What does the data read, word for word, from the line containing "Return results in <instances>...</instances>. Mask anything" through its final line? Give those lines only.

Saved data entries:
--- START ---

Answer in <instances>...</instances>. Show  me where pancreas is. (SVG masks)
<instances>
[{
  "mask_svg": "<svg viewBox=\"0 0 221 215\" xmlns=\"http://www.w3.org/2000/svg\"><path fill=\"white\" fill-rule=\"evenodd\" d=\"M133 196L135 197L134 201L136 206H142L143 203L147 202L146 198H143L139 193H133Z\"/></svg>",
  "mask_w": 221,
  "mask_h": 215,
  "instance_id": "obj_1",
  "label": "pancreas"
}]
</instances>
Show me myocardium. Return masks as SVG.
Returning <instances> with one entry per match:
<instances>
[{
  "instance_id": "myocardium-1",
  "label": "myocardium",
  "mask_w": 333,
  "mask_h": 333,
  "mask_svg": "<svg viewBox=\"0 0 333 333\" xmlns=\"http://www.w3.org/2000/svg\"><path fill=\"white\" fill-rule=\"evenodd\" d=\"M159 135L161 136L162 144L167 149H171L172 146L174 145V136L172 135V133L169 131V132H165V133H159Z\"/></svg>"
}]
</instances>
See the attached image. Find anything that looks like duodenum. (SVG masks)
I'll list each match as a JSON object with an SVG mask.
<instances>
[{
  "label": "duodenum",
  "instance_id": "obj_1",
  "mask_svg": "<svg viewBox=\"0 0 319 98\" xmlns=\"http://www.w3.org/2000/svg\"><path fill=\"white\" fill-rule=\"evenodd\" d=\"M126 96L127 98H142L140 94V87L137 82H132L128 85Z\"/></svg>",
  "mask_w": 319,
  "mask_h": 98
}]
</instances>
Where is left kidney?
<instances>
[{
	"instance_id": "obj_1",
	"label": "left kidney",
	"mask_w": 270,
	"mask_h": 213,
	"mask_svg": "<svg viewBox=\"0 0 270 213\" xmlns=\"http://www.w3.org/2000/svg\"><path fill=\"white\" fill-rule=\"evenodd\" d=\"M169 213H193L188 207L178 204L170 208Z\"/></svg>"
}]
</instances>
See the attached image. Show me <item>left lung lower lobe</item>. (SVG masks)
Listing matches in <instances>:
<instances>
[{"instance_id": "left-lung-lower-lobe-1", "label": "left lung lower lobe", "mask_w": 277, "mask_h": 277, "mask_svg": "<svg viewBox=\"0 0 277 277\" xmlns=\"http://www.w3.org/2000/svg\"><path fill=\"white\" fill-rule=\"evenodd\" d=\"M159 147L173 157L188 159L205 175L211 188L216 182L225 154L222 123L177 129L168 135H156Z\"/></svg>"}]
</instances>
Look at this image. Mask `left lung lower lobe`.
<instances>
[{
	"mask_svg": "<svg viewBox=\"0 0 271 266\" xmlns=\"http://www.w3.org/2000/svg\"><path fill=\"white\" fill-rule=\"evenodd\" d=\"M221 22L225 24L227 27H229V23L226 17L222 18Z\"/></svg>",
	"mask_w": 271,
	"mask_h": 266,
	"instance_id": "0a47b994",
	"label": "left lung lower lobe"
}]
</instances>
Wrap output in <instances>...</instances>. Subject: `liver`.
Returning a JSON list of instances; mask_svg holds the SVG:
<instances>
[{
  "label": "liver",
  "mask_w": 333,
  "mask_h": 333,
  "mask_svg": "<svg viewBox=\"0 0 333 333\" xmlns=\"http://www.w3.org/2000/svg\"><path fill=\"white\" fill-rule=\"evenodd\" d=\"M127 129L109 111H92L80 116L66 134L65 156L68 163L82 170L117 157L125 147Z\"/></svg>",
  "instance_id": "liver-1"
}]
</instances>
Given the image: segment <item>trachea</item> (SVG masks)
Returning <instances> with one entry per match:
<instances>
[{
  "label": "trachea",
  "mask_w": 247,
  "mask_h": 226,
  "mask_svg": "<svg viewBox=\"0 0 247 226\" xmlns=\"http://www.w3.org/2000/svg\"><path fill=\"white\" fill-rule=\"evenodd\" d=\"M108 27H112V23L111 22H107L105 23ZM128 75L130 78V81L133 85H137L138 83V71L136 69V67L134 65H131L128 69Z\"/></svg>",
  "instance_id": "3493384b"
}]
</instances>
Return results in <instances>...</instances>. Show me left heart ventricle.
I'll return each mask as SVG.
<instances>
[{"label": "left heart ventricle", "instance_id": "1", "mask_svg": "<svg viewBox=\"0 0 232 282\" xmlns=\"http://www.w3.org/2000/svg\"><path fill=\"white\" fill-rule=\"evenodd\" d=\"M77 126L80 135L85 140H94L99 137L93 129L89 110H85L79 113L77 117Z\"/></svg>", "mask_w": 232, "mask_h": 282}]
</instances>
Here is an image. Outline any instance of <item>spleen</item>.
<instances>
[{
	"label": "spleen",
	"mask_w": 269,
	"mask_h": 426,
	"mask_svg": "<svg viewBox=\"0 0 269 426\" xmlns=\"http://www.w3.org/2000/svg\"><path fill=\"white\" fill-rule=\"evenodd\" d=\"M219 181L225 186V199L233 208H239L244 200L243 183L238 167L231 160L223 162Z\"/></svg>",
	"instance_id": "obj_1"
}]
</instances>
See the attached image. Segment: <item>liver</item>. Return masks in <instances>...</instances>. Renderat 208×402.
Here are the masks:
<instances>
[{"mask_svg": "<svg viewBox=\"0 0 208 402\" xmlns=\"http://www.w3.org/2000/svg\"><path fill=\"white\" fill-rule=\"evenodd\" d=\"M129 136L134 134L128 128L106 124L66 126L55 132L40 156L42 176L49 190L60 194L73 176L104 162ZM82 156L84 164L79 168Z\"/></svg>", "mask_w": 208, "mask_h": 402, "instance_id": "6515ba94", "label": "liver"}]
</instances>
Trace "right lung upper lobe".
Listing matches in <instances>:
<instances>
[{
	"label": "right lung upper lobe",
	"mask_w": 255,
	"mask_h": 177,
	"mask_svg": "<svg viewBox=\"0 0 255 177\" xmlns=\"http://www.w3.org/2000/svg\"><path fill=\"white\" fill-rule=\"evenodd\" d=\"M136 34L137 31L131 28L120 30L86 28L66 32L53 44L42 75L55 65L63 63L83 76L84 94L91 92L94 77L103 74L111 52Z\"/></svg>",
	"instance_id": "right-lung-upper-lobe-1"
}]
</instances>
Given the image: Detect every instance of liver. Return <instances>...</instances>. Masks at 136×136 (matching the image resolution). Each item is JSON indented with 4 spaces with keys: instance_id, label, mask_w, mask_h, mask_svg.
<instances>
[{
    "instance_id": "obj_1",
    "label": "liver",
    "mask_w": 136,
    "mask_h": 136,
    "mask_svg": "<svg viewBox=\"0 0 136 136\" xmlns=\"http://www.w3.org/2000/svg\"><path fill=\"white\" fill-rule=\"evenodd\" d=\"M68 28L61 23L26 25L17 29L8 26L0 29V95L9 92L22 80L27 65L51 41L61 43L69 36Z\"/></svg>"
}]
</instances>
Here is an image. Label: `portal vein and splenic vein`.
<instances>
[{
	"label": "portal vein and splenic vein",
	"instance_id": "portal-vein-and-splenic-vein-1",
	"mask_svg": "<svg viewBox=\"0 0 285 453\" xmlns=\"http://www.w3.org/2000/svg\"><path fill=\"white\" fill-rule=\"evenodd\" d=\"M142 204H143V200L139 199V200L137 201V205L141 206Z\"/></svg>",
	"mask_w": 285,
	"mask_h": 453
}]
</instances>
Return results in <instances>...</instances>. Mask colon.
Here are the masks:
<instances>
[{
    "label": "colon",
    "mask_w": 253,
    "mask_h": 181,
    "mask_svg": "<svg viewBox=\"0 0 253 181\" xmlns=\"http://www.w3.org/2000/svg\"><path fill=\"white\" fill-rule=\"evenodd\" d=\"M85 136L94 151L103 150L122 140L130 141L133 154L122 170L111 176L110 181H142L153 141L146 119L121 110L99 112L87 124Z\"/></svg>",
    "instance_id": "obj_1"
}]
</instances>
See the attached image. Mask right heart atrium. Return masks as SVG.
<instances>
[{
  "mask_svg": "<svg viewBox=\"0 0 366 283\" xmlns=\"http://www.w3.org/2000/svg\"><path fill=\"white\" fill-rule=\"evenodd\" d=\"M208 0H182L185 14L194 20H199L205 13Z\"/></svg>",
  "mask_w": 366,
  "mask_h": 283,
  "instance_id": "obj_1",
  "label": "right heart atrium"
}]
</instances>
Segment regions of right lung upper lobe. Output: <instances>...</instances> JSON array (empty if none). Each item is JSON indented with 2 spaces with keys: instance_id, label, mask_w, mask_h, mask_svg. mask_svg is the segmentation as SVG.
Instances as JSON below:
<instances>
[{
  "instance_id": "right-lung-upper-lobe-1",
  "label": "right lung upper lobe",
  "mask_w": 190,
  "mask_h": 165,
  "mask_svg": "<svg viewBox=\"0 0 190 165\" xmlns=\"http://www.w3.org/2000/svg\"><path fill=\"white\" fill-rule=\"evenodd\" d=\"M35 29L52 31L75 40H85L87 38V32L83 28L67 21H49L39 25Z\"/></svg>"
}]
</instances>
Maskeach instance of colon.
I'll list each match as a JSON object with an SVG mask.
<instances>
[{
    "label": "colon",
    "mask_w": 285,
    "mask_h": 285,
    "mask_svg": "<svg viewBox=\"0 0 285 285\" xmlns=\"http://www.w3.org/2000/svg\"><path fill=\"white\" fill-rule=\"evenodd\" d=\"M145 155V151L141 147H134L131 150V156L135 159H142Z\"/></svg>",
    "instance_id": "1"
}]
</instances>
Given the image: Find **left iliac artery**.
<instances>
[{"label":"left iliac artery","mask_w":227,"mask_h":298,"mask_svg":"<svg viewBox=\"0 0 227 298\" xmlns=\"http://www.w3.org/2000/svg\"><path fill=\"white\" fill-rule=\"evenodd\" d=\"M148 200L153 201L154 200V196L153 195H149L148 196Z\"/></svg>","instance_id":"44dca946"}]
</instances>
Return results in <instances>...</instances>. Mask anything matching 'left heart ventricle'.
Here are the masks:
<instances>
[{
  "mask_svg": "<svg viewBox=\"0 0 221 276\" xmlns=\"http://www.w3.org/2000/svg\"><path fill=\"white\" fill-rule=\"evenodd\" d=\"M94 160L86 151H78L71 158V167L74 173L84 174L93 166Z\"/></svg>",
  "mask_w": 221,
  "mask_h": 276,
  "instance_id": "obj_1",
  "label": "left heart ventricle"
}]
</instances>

--- END ---

- **Problem solution**
Return results in <instances>...</instances>. Mask anything matching 'left heart ventricle'.
Here are the masks:
<instances>
[{
  "mask_svg": "<svg viewBox=\"0 0 221 276\" xmlns=\"http://www.w3.org/2000/svg\"><path fill=\"white\" fill-rule=\"evenodd\" d=\"M94 160L86 151H78L71 158V167L74 173L84 174L93 166Z\"/></svg>",
  "mask_w": 221,
  "mask_h": 276,
  "instance_id": "obj_1",
  "label": "left heart ventricle"
}]
</instances>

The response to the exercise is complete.